“Anime Character Identification and Tag Prediction by Multimodality Modeling: Dataset and Model”, 2023-06-18 ():
In recent years, some advances have been achieved in classification and object detection related to animation. However, these works do not take full advantage of the tags and text description content attached to the anime data when they are created, which restricts both the related methods and data to unimodality, consequently leading to unsatisfactory performance.
In this paper, we propose a novel multimodal deep learning network for Anime character identification and tag prediction by exploiting multimodal data. Considering that in many realistic scenarios, text annotations accompanying anime may be missing, we introduce the concept of curriculum learning in transformers to enable inference with only one modality.

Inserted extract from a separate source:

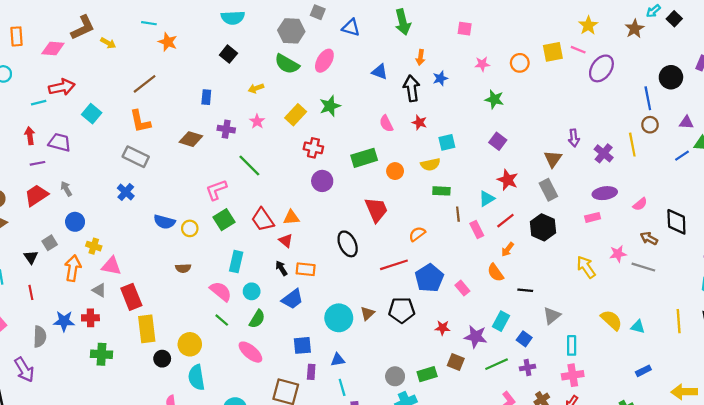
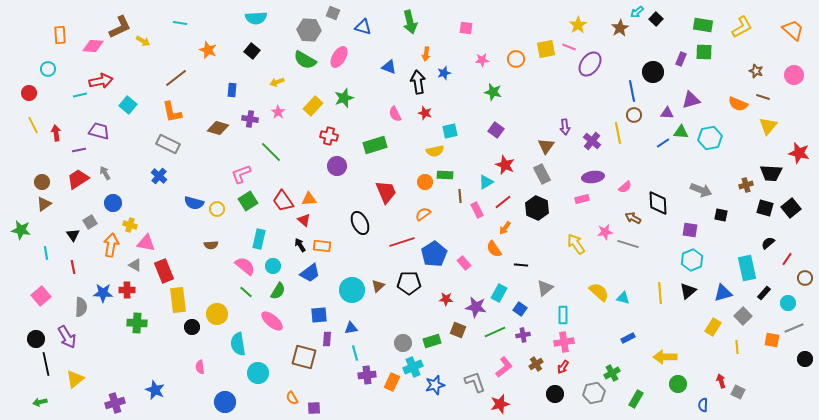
orange star: (168, 42) -> (208, 50), moved
red arrow: (30, 136) -> (56, 133), moved
orange circle: (395, 171) -> (425, 182), moved
cyan semicircle: (196, 377) -> (238, 344), moved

Another challenge lies in that the existing dataset does not meet our demand for large-scale multimodal deep learning. To train the proposed network, we construct a new anime dataset Dan: mul that contains over 1.6M images spread across more than 14K categories, with an average of 24 tags per image. To the best of our knowledge, this is the first dataset specifically designed for multimodal anime character identification.
With the trained network, we can identify the anime characters in images and generate the related tags. Experiments show that our method achieves state-of-the-art performance on Dan: mul in animation identification.
…A. Dataset Construction: We build Dan:mul from an existing large online anime database Danbooru. To ensure the generality and quality of the dataset, we collect the latest version (Danbooru2021) of the database and use only images under the 512px subset. To simplify character identification into a classification task, we keep those images in which only one anime character appears. In addition, since our method is based on supervised multimodal learning, image classes with fewer than 10 images are removed to avoid the long-tail distribution problem. Based on these processes, we construct the image part of the dataset, containing 1,616,238 images with 14,413 categories.
…Dan:mul and DAF: re are both constructed on the basis of the Danbooru database, and their statistics are shown in Table 2. There are several main changes:
Dan:mul is much more expanded in the order of dataset size, close to 4×.
Our image resolution is 4× higher than DAF: re and the number of categories has doubled over 4×, making it more general and challenging in comparison.
Our tags, even after comprehensive importance filtering, are still 2× larger than DAF: re, meaning we can combine more textual information for multimodal learning.